Jonathan Boccara's blog

Understanding the implementation of std::is_permutation

Published June 25, 2019 - 0 Comments

Knowing your STL algorithms is a good thing. And knowing what’s inside of them is a great way to go further in their study.

In that spirit, let’s dig into the implementation of std::is_permutation. It’s a nice algorithm to study, as it can be implemented by using other STL algorithms and it has some interesting subtleties. But nothing impossibly complicated.

As a reminder on algorithms on permutations, is_permutation takes two collections (in the form of iterators of begin and end), and returns a bool. This bool indicates whether the two collections have the same contents, but possibly not in the same order.

A naive (but wrong) implementation of is_permutation

The complexity of is_permutation, as described by the C++ standard, is O(n²), where n is the size of the first collection.

As a side note, there are ways to implement is_permutation with a better algorithmic complexity, at the expense of other parameters – check out Quentin Duval’s great analysis on the topic if you want to read more about that.
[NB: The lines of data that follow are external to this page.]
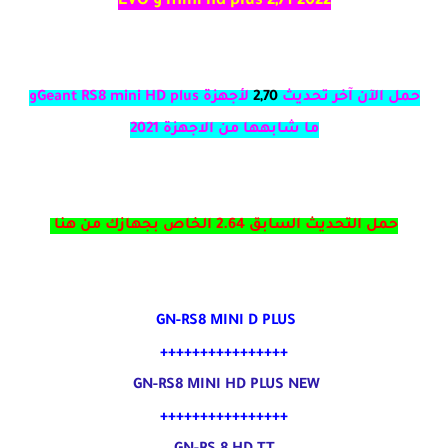
mini hd plus 2,71 2022 و EVO
حمل الآن آخر تحديث
2,70
لأجهزة Geant RS8 mini HD plusو
ما شابهها من الاجهزة 2021
حمل التحديث السابق 2.64 الخاص بجهازك من هنا
GN-RS8 MINI D PLUS
++++++++++++++++
GN-RS8 MINI HD PLUS NEW
++++++++++++++++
But here, we focus on a standard-like implementation.

With a quadratic complexity, the first idea that comes to mind is to go over the first collection, and check for each element to see if it is part of the other one:

template<typename ForwardIterator1, typename ForwardIterator2>
bool my_is_permutation(ForwardIterator1 first1, ForwardIterator1 last1,
                    ForwardIterator2 first2, ForwardIterator2 last2)
{
    for (auto current1 = first1; current1 != last1; ++current1)
    {
        if (std::find(first2, last2, *current1) == last2)
        {
            return false;
        }
    }
    return true;
}

If we test it with two collections that are permutations of each other:

std::vector<int> v1 = {1, 2, 3, 4, 5};
std::vector<int> v2 = {3, 2, 5, 4, 1};
std::cout << my_is_permutation(begin(v1), end(v1), begin(v2), end(v2)) << '\n';

This outputs:

1

All good.

Now let’s test it with two collections that are not permutations of each other:

std::vector<int> v1 = {1, 2, 3, 4, 5};
std::vector<int> v3 = {3, 2, 6, 4, 1};
std::cout << my_is_permutation(begin(v1), end(v1), begin(v3), end(v3)) << '\n';

It now outputs:

0 

Still OK. Is it a correct implementation then?

libc++ implementation

Let’s compare it with the one from libc++, the implementation of the standard library used by clang:

template<class _BinaryPredicate, class _ForwardIterator1, class _ForwardIterator2>
_LIBCPP_CONSTEXPR_AFTER_CXX17 bool
__is_permutation(_ForwardIterator1 __first1, _ForwardIterator1 __last1,
                 _ForwardIterator2 __first2, _ForwardIterator2 __last2,
                 _BinaryPredicate __pred,
                 forward_iterator_tag, forward_iterator_tag )
{
//  shorten sequences as much as possible by lopping of any equal prefix
    for (; __first1 != __last1 && __first2 != __last2; ++__first1, (void) ++__first2)
        if (!__pred(*__first1, *__first2))
            break;
    if (__first1 == __last1)
        return __first2 == __last2;
    else if (__first2 == __last2)
        return false;

    typedef typename iterator_traits<_ForwardIterator1>::difference_type _D1;
    _D1 __l1 = _VSTD::distance(__first1, __last1);

    typedef typename iterator_traits<_ForwardIterator2>::difference_type _D2;
    _D2 __l2 = _VSTD::distance(__first2, __last2);
    if (__l1 != __l2)
        return false;

    // For each element in [f1, l1) see if there are the same number of
    //    equal elements in [f2, l2)
    for (_ForwardIterator1 __i = __first1; __i != __last1; ++__i)
    {
    //  Have we already counted the number of *__i in [f1, l1)?
        _ForwardIterator1 __match = __first1;
        for (; __match != __i; ++__match)
            if (__pred(*__match, *__i))
                break;
        if (__match == __i) {
            // Count number of *__i in [f2, l2)
            _D1 __c2 = 0;
            for (_ForwardIterator2 __j = __first2; __j != __last2; ++__j)
                if (__pred(*__i, *__j))
                    ++__c2;
            if (__c2 == 0)
                return false;
            // Count number of *__i in [__i, l1) (we can start with 1)
            _D1 __c1 = 1;
            for (_ForwardIterator1 __j = _VSTD::next(__i); __j != __last1; ++__j)
                if (__pred(*__i, *__j))
                    ++__c1;
            if (__c1 != __c2)
                return false;
        }
    }
    return true;
}

Wow. This looks a lot more elaborate than our naive attempt!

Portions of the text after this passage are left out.